Document structure recognition data
------------------------------------------------------------
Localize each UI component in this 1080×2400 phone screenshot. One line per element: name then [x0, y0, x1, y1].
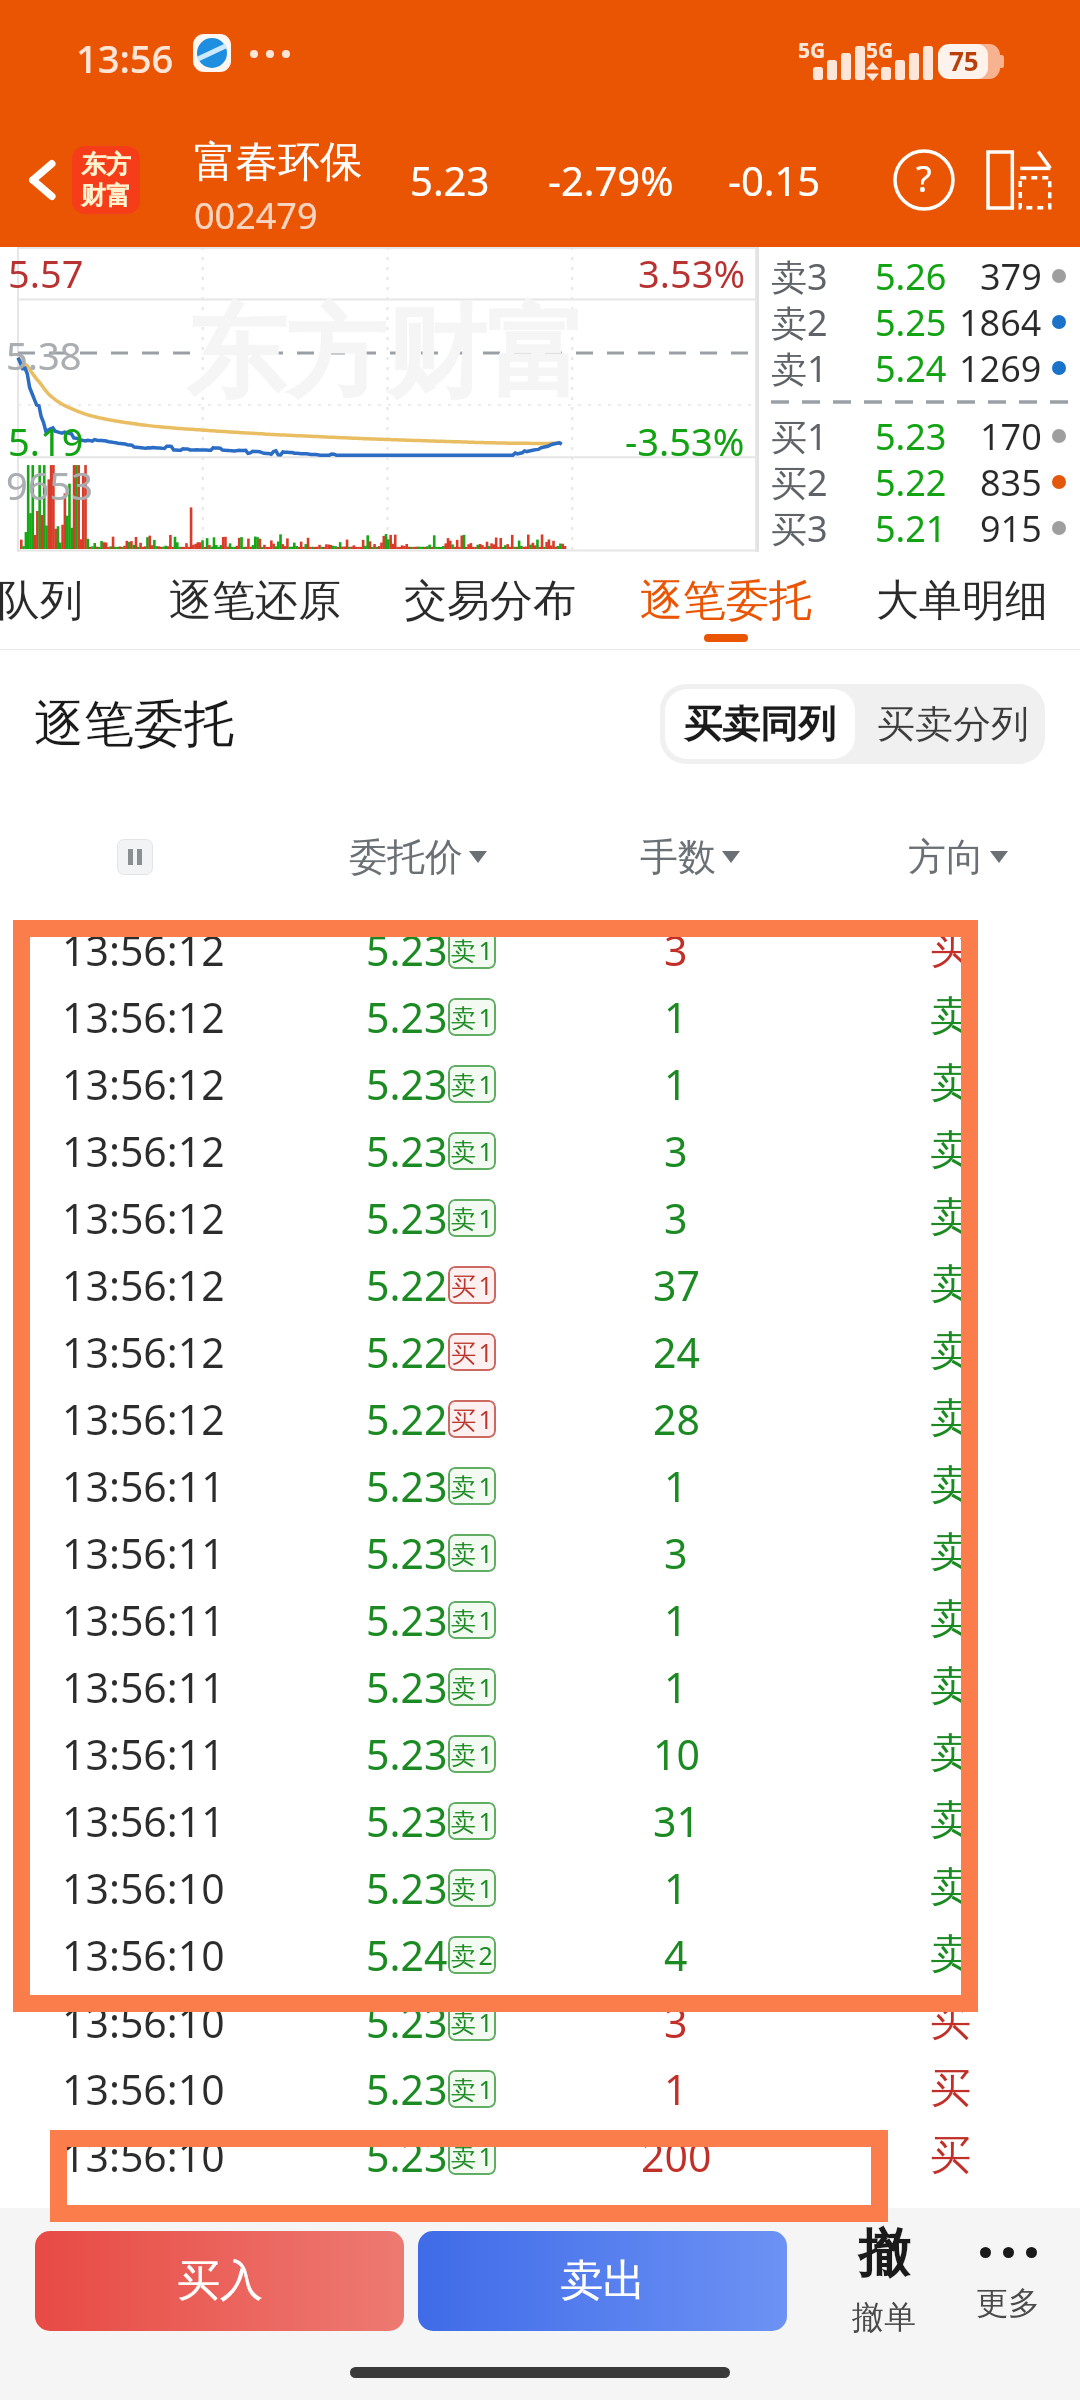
staticText: 13:56:12: [62, 1190, 225, 1246]
button[interactable]: 买卖同列: [665, 689, 855, 759]
staticText: 买 1: [451, 1335, 493, 1369]
button[interactable]: 13:56:10: [0, 1988, 1080, 2055]
button[interactable]: 13:56:10: [0, 2122, 1080, 2189]
button[interactable]: 买卖分列: [860, 689, 1045, 759]
button[interactable]: 13:56:10: [0, 1921, 1080, 1988]
staticText: 5.23: [366, 2128, 448, 2184]
staticText: 卖出: [560, 2254, 646, 2308]
button[interactable]: 13:56:12: [0, 1318, 1080, 1385]
staticText: 富春环保: [194, 136, 362, 189]
button[interactable]: 13:56:11: [0, 1452, 1080, 1519]
staticText: 5.23: [875, 412, 947, 461]
staticText: 卖: [930, 1192, 971, 1244]
button[interactable]: 13:56:10: [0, 1854, 1080, 1921]
button[interactable]: 东方财富: [72, 146, 140, 214]
staticText: 915: [980, 504, 1042, 553]
button[interactable]: 13:56:12: [0, 916, 1080, 983]
staticText: 卖 2: [451, 1938, 493, 1972]
staticText: 买1: [771, 412, 828, 461]
button[interactable]: 逐笔还原: [145, 552, 365, 650]
button[interactable]: 13:56:11: [0, 1653, 1080, 1720]
staticText: 13:56:10: [62, 2128, 225, 2184]
button[interactable]: 13:56:12: [0, 983, 1080, 1050]
button[interactable]: 交易分布: [380, 552, 600, 650]
staticText: 卖: [930, 1728, 971, 1780]
button[interactable]: 卖2: [757, 294, 1080, 350]
staticText: 5.24: [875, 344, 947, 393]
staticText: 5.23: [366, 1525, 448, 1581]
staticText: 28: [653, 1391, 700, 1447]
staticText: 13:56:11: [62, 1525, 225, 1581]
staticText: 卖 1: [451, 1603, 493, 1637]
staticText: 5.23: [366, 922, 448, 978]
staticText: 5.23: [410, 153, 490, 207]
button[interactable]: 买1: [757, 408, 1080, 464]
button[interactable]: 13:56:12: [0, 1184, 1080, 1251]
staticText: 13:56:11: [62, 1592, 225, 1648]
staticText: 3: [664, 1190, 688, 1246]
staticText: 1: [664, 1659, 688, 1715]
staticText: 买: [930, 924, 971, 976]
staticText: 卖 1: [451, 933, 493, 967]
button[interactable]: 13:56:12: [0, 1117, 1080, 1184]
button[interactable]: 13:56:11: [0, 1519, 1080, 1586]
staticText: 队列: [0, 574, 83, 628]
staticText: 13:56:11: [62, 1793, 225, 1849]
button[interactable]: 13:56:11: [0, 1787, 1080, 1854]
button[interactable]: 13:56:11: [0, 1586, 1080, 1653]
staticText: 方向: [908, 833, 984, 881]
staticText: 卖: [930, 1795, 971, 1847]
button[interactable]: 委托价: [328, 798, 508, 916]
button[interactable]: 队列: [0, 552, 150, 650]
staticText: 卖1: [771, 344, 828, 393]
button[interactable]: 买3: [757, 500, 1080, 556]
button[interactable]: 13:56:12: [0, 1385, 1080, 1452]
button[interactable]: 卖出: [418, 2231, 787, 2331]
button[interactable]: Pause: [117, 839, 153, 875]
staticText: 5.23: [366, 1190, 448, 1246]
staticText: 1: [664, 1592, 688, 1648]
button[interactable]: 13:56:11: [0, 1720, 1080, 1787]
button[interactable]: 卖3: [757, 248, 1080, 304]
staticText: -0.15: [728, 153, 821, 207]
staticText: 1: [664, 1860, 688, 1916]
staticText: 5.23: [366, 1123, 448, 1179]
button[interactable]: 手数: [600, 798, 780, 916]
button[interactable]: 逐笔委托: [616, 552, 836, 650]
button[interactable]: 卖1: [757, 340, 1080, 396]
staticText: 5.23: [366, 1659, 448, 1715]
button[interactable]: 13:56:12: [0, 1251, 1080, 1318]
button[interactable]: 13:56:12: [0, 1050, 1080, 1117]
staticText: 13:56:10: [62, 1927, 225, 1983]
staticText: 大单明细: [876, 574, 1048, 628]
staticText: 卖 1: [451, 1804, 493, 1838]
button[interactable]: 撤: [826, 2221, 942, 2337]
staticText: 5.38: [6, 329, 82, 381]
staticText: 5.23: [366, 1860, 448, 1916]
staticText: 13:56:11: [62, 1726, 225, 1782]
staticText: 委托价: [349, 833, 463, 881]
button[interactable]: 大单明细: [852, 552, 1072, 650]
button[interactable]: 买入: [35, 2231, 404, 2331]
staticText: 东方财富: [186, 291, 586, 417]
staticText: 卖 1: [451, 1670, 493, 1704]
staticText: 13:56:12: [62, 1324, 225, 1380]
button[interactable]: 更多: [950, 2221, 1066, 2323]
button[interactable]: 13:56:10: [0, 2055, 1080, 2122]
button[interactable]: Back: [4, 141, 82, 219]
staticText: 13:56:12: [62, 1257, 225, 1313]
staticText: -3.53%: [625, 415, 745, 467]
staticText: 13:56:10: [62, 1860, 225, 1916]
staticText: 13:56:10: [62, 1994, 225, 2050]
button[interactable]: Help: [880, 136, 968, 224]
staticText: 1864: [959, 298, 1042, 347]
staticText: 卖 1: [451, 1134, 493, 1168]
staticText: 手数: [640, 833, 716, 881]
button[interactable]: Layout: [975, 136, 1063, 224]
staticText: 3: [664, 1994, 688, 2050]
staticText: 卖: [930, 991, 971, 1043]
staticText: 卖: [930, 1058, 971, 1110]
button[interactable]: 方向: [868, 798, 1048, 916]
button[interactable]: 买2: [757, 454, 1080, 510]
staticText: 买: [930, 1996, 971, 2048]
------------------------------------------------------------
_WHAT TO WORK ON_.
Extract every line above containing the word "东方财富".

_RESULT_.
button[interactable]: 东方财富: [72, 146, 140, 214]
staticText: 东方财富: [186, 291, 586, 417]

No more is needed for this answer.